All’s Well That Ends Well begins with a number of patriarchal deaths, both recent and seemingly imminent. The widowed Countess mourns not only the loss of her husband but of her son as well, since he is off to become the “ward, evermore in subjection” (I.i.5) to the dying king. If the death of a father is what frees the son to take on the mantle of manhood–as in the tales of kings–it certainly doesn’t seem so in Rossillion.
This king, a dying man, still holds all the power.
Save for that over death.
Helena, physician’s daughter, with her father’s “prescriptions // Of rare and proved effects” (I.iii.217-8), holds the power over death (at least in the case of the king). Once wielded, this power seems to grow; with rights granted by the king, Helena now “hast power to choose (a husband), and they none to forsake” (II.iii.55).

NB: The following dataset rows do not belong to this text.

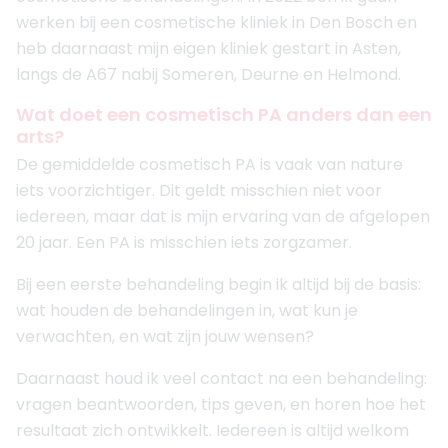
werken bij een cosmetische kliniek in Den Bosch en
heb daarnaast mijn eigen kliniek gestart in Asten,
langs de A67 nabij Someren, Deurne en Helmond.
Wat doet een cosmetisch PA anders dan een
arts?
De gemiddelde cosmetisch PA is vaak van nature
iets voorzichtiger. Dit geldt misschien niet voor
iedereen, maar dat is mijn ervaring van de afgelopen
20 jaar. Een PA is misschien iets zorgzamer.
Bij een eerste behandeling begin ik altijd bij de basis:
wat houden de behandelingen in, wat kun je
verwachten, en wat zijn jouw wensen?
Daarnaast houd ik veel contact na een behandeling:
vragen beantwoorden, tips geven, en horen hoe het
resultaat zich ontwikkelt. Iedereen is altijd welkom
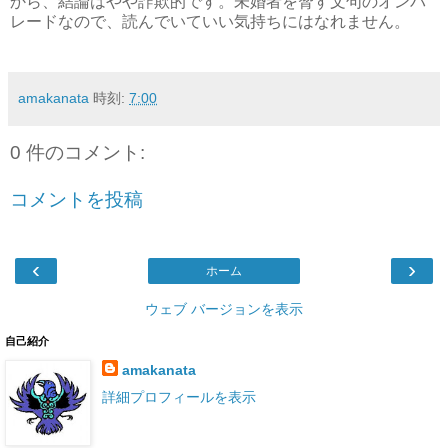
から、結論はやや詐欺的です。未婚者を脅す文句のオンパ
レードなので、読んでいていい気持ちにはなれません。
amakanata
時刻:
7:00
0 件のコメント:
コメントを投稿
‹
›
ホーム
ウェブ バージョンを表示
自己紹介
amakanata
詳細プロフィールを表示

Now we have a woman, usually the one to be chosen (think of Portia back in The Merchant of Venice, allowed no choice but must marry whomever opens the “right” casket), as the chooser. She has the agency, the men “none.” If the roles had been reversed, it would have been a situation typical for Shakespearean comedy (Kate really has no say in the decision to marry her off to Petruchio in The Taming of the Shrew; so, too, must Helena–Helena!–conform to her father’s choice of husband in A Midsummer Night’s Dream).

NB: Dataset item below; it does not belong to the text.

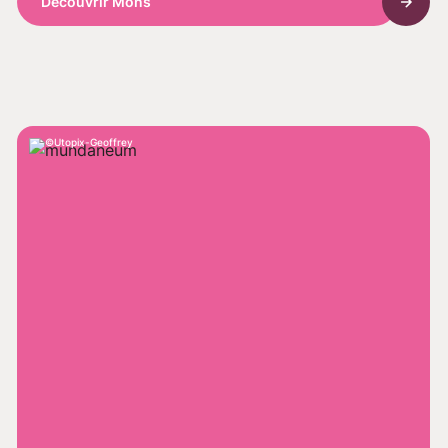
Découvrir Mons
Utopix-Geoffrey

When Bertram, now in the role of chosen, attempts to wrest back some of his expected gender role superiority–the ability “to use // The help of (his) own eyes” (II.iii.106-7) to choose a wife–he finds himself “in subjection” to the king’s newly restored “power” (II.iii.149), a power to which Bertram has no choice but “submit” (II.iii.166). Reduced to the submissively feminine role, Bertram takes on the more typically female action of “flight” (II.v.91), and making every attempt to keep her from his bed.
Helena, on the other hand, must take on the traditionally male, sexually aggressive role; she must pursue, she must write sonnets (yes, her letter telling the countess of her supposed pilgrimage takes that form), she must stalk, she must capture, she must fool her prey.
Much has been said of Bertram’s callowness, his immaturity, his arrogance. But had the gender roles been reversed, and the king demanded that Helena marry Bertram with no option, and Helena stood up for herself and refused, would we be discussing her shallowness or arrogance, or would we be praising her assertiveness as a symbol of proto-feminism?